Ancient Celts Drank Local Beer and Imported Wine from the Mediterranean, Archaeologists Find

Direct evidence for what people ate and drank in ancient times has traditionally been hard to come by. But now, new technology is enabling scientists to cast light on the consumption habits of people who lived in the distant past.

With the help of advanced techniques, an international team has turned their attention to the Celts—a widespread group of ancient peoples who first emerged in central Europe around 3,000 years ago—providing fascinating new insights into the beverages that they drank.

For a study published in the journal PLOS ONE, researchers from the Ludwig-Maximilians-Universitaet (LMU) in Munich and the University of Tübingen, both in Germany, investigated nearly 100 objects recovered from a fortified "princely" settlement at Mont Lassois in Burgundy, France, which was built during the Early Celtic Period. Among the objects excavated by archaeologists were pottery and drinking vessels which had been imported from Greece around 500 B.C.

"Our study focuses on the Early Celtic Period, dating from the 6th to the beginning of the 5th century B.C.," Cynthianne Spiteri, an author of the paper from Tübingen, told Newsweek. "At this time, the the Celts were present in the area between the Czech Republic to Eastern France, and from Southern Germany to Northern Switzerland.

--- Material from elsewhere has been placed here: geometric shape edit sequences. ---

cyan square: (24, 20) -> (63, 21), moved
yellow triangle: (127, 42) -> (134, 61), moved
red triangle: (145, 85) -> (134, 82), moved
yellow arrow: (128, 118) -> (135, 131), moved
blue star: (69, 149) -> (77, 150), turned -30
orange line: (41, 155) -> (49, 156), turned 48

"The term 'Celts' is probably not how these people identified themselves," she said. "This term was coined by the Classical writers. However, they shared similar cultural and funerary practices, and at this time, they also begin to establish what we term 'princely' sites, which were also fortified."

In this period, large numbers of drinking vessels from Greece and Italy were imported into the more northerly regions of Europe where the Celts were present. As a result, many experts have argued that the Celts began to imitate their Mediterranean neighbors by drinking wine from these areas during rituals and festive occasions, however, there has been a lack of direct evidence for this. It has also long been assumed that drinking wine at these occasions was restricted to the Celtic elite.

To test some of these assumptions, the researchers analyzed the residues found in vessels excavated from the Mont Lassois site, which yielded the chemical signatures of various foods and beverages.

"This methodology provides direct evidence based on the analysis of lipids—[a diverse group of organic compounds]—that become absorbed in the ceramic during their use life," Spiteri said. "The main instruments used are Gas Chromatography and Mass Spectrometry. We applied this technique to a selection of Mediterranean imports and local vessels, targeting mainly drinking vessels and serving/storage vessels associated with drinking practices."

The analysis revealed the signatures of various products, including wine, beer, olive oil, milk, beeswax, and millet—a type of cereal crop. According to the researchers the findings indicate that wine from the Mediterranean was being consumed, alongside other locally produced beer beverages, during festive and ritual occasions.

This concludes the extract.